The report is the product of a 2017 bill passed by the General Assembly ordering a review of DUIs and other similar crimes involving driving and drug and alcohol use, and uses data from 2016 cases in Colorado.

The researchers looked at 27,000 impaired driving cases filed that year, the demographics of those arrested and how their cases have proceeded through the court system, among other things.

The report finds that nearly 75 percent of people charged were men and that more than 30 percent of those charged were in their 20s. Men also accounted for the vast majority of felony-level cases and were far more likely to have prior DUIs than women.

It also found that driving under the influence is often a repeat offense, as about 38 percent of people charged in 2016 had prior DUI convictions.

The report found that the impaired driving charge rate peaked at age 24 for women and 25 for men.

The report is also the first to correlate data involving marijuana use and other drug use by drivers charged with driving while impaired.

The report shows that 86 percent of those arrested who received toxicology screenings had at least one substance—whether it be alcohol, marijuana or other drugs—in their system. About 13 percent had more than one—the most common being alcohol and marijuana. Only 1 percent of people screened had no substances in their body, the report says.

More than 91 percent of all toxicology screenings found alcohol while marijuana was detected in 6 percent of people who were screened, though the number of agencies that tested for drugs and the type of drugs tested for was not consistent across the state, the department wrote.

But the report also found that cases involving only alcohol saw a 92 percent conviction rate, while cases involving only THC, the psychoactive ingredient in marijuana, saw conviction rates of 69 percent.

And it found that whether or not toxicology screenings were done didn’t have a major effect on whether or not a person charged with impaired driving was convicted. Cases where toxicology reports were taken saw conviction rates of 89 percent, while cases with toxicology screenings saw a conviction rate of 86 percent.

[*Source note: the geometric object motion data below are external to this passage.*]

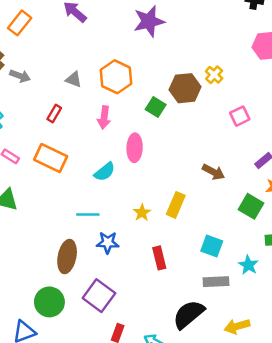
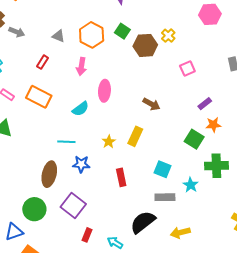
green square: (156, 107) -> (122, 31), moved
brown arrow: (213, 172) -> (151, 104), moved

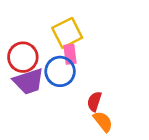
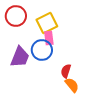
red circle: (23, 57) -> (16, 16), moved
purple trapezoid: (29, 81) -> (20, 57), turned -50

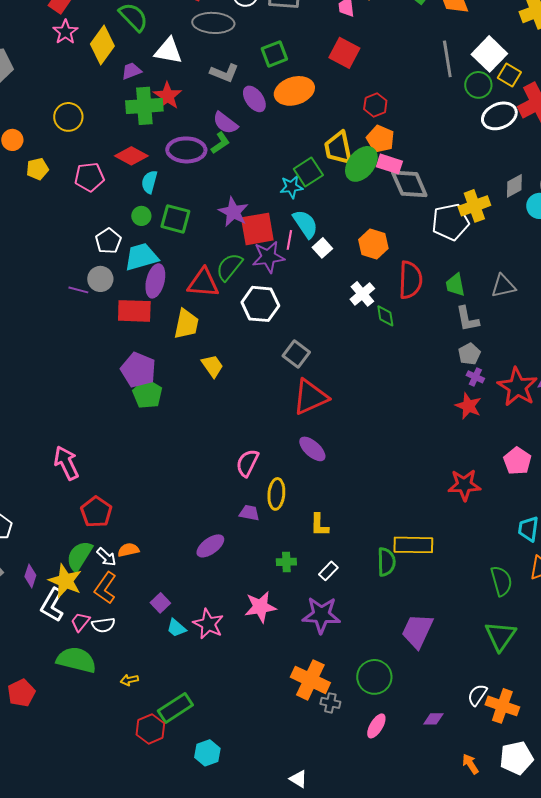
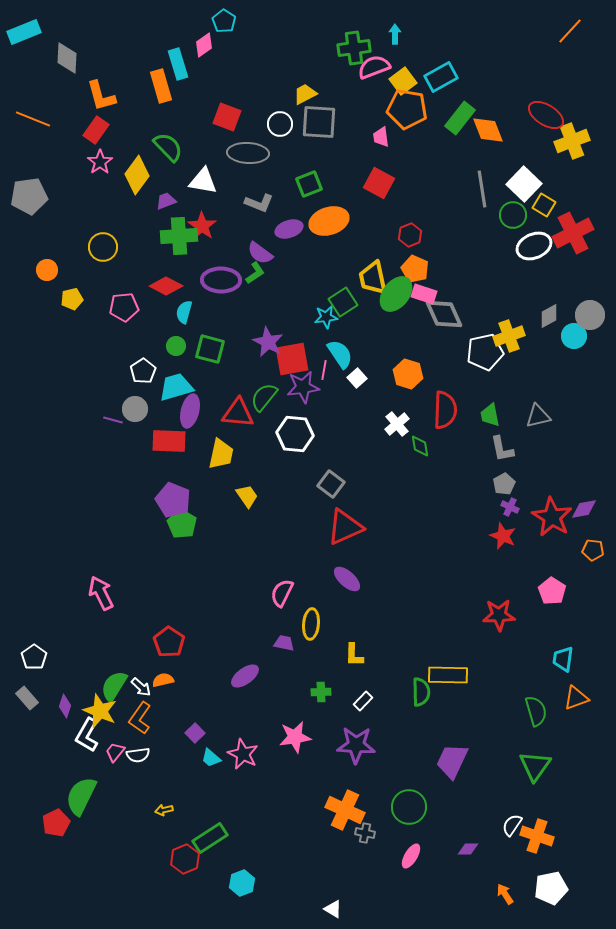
purple ellipse: (254, 99) -> (289, 229), turned -72
red pentagon: (96, 512) -> (169, 642), moved
green semicircle: (76, 660) -> (81, 796), moved, turned -78

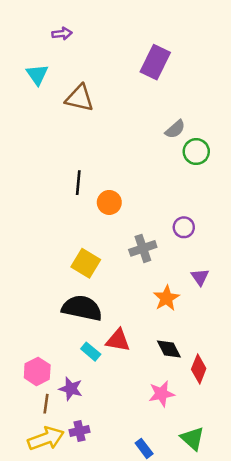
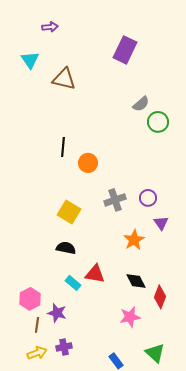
purple circle: (184, 227) -> (148, 198), moved
black semicircle: (82, 308) -> (66, 248), size x0.6
yellow arrow: (46, 438) -> (37, 353), size x0.7

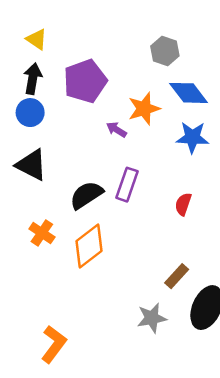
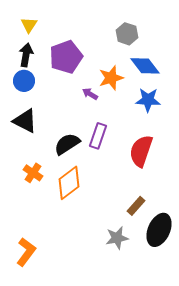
yellow triangle: (37, 39) -> (29, 25), turned 30
red semicircle: (183, 204) -> (141, 151), size x1.8
orange L-shape: (54, 344) -> (26, 252), moved

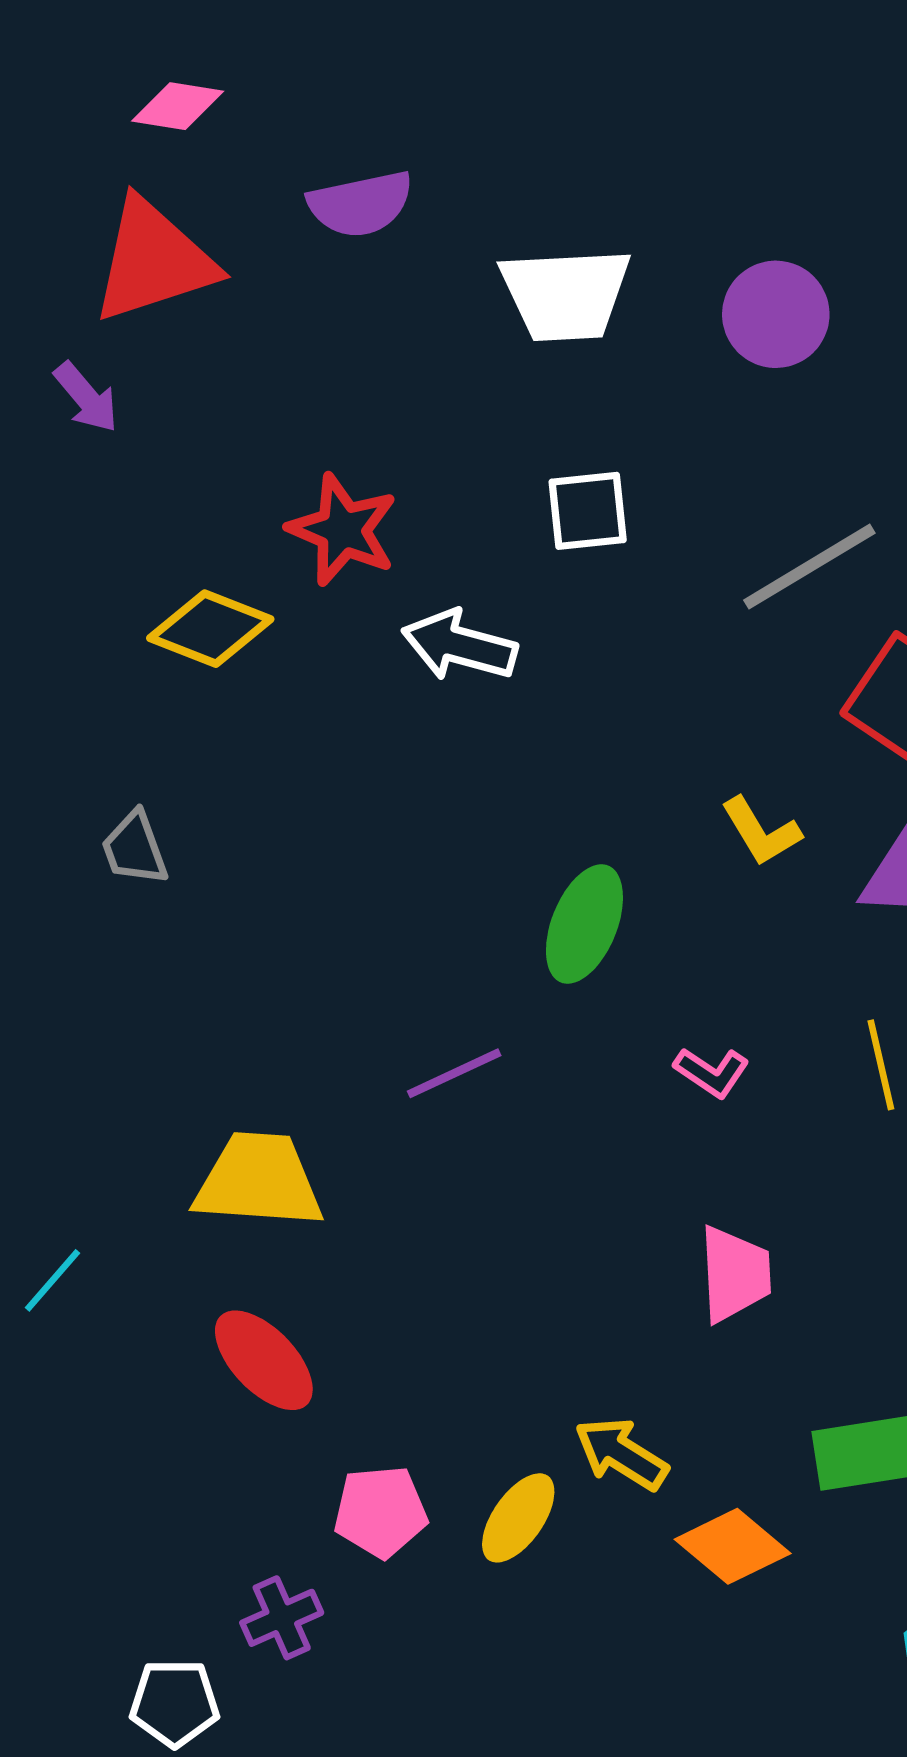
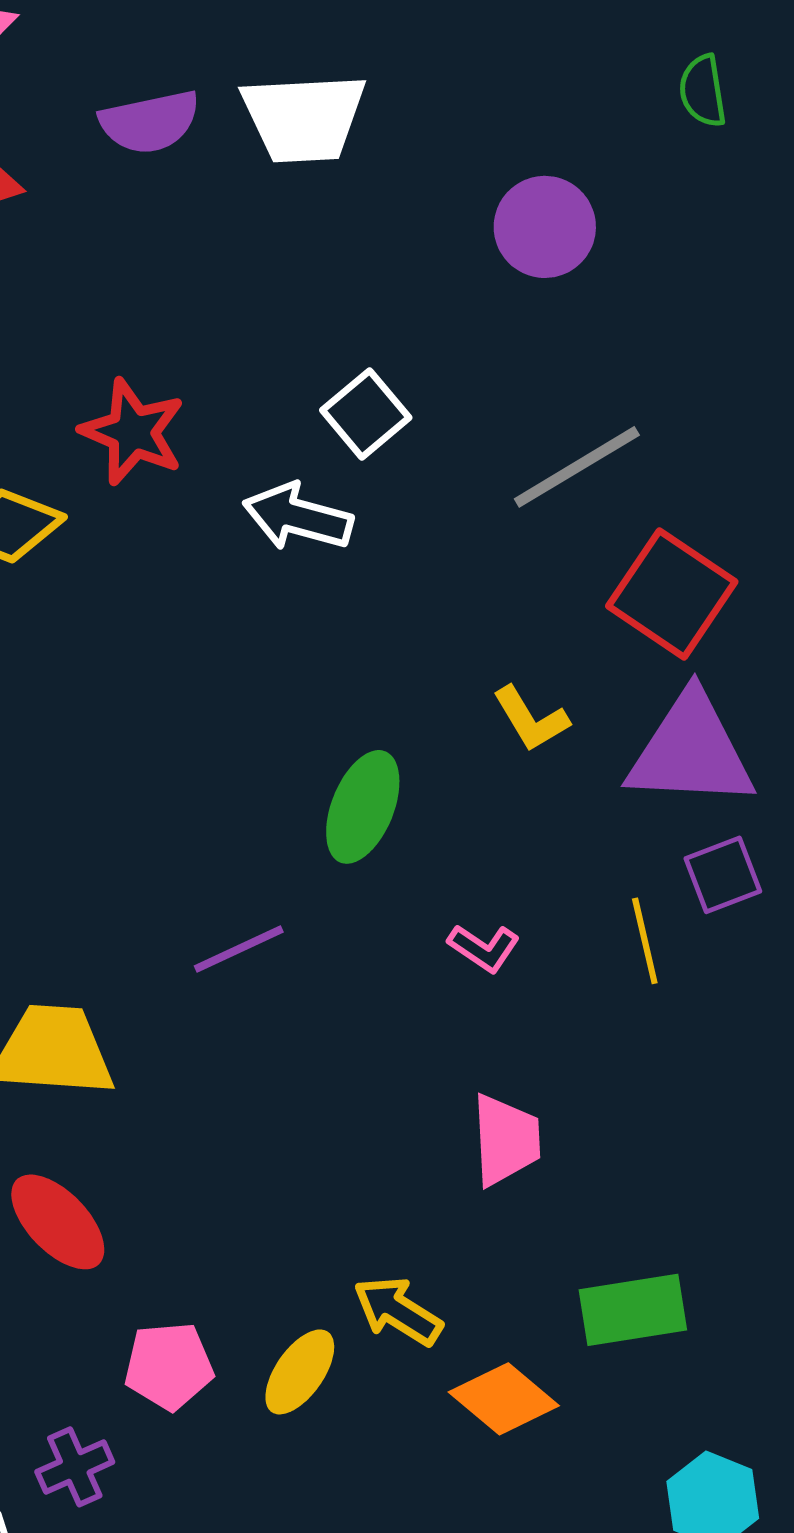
white trapezoid: (566, 294) -> (304, 118), moved
white square: (588, 511) -> (366, 414), turned -34
white arrow: (459, 645) -> (298, 517), moved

But the report says that testing for drugs remains less prevalent across the state because doing so is “difficult and time consuming for law enforcement officers.”

“Alcohol is faster, easier and cheaper to screen for compared to other drugs thanks to preliminary roadside breath screenings. Once alcohol is detected, law enforcement generally has enough evidence to reliably achieve a conviction,” the report says. “Therefore, agencies do not consistently spend the additional money and time requesting toxicology blood testing for substances beyond alcohol.”

That being said, the report notes that the number of Colorado law enforcement officer trained to identify drug-impaired driving has steadily risen from 129 in 2012 to 228 as of May 2018.

The state's urban counties saw the highest number of DUIs, with Arapahoe (3,157), Adams (2,853), El Paso (2,750), Jefferson (2,489) and Denver (2,268) counties rounding out the top five.

The 106-page report includes a host of detailed information and graphics showing how THC affected drivers in studies and other impaired-driving related statistics researchers used to put the report together.

But officials pointed to the repeat DUI rate and the high numbers of young men driving while impaired as reasons for concern.

“The outcomes of the court cases show that our community takes DUI crimes seriously … yet despite these consequences, it is concerning that nearly 38 percent of defendants had prior DUI convictions,” Department of Public Safety Executive Director Stan Hilkey said in a statement. “We need to work together as a community to find a way to change our culture so that men in their 20s through 40s don’t get behind the wheel after drinking or taking drugs.”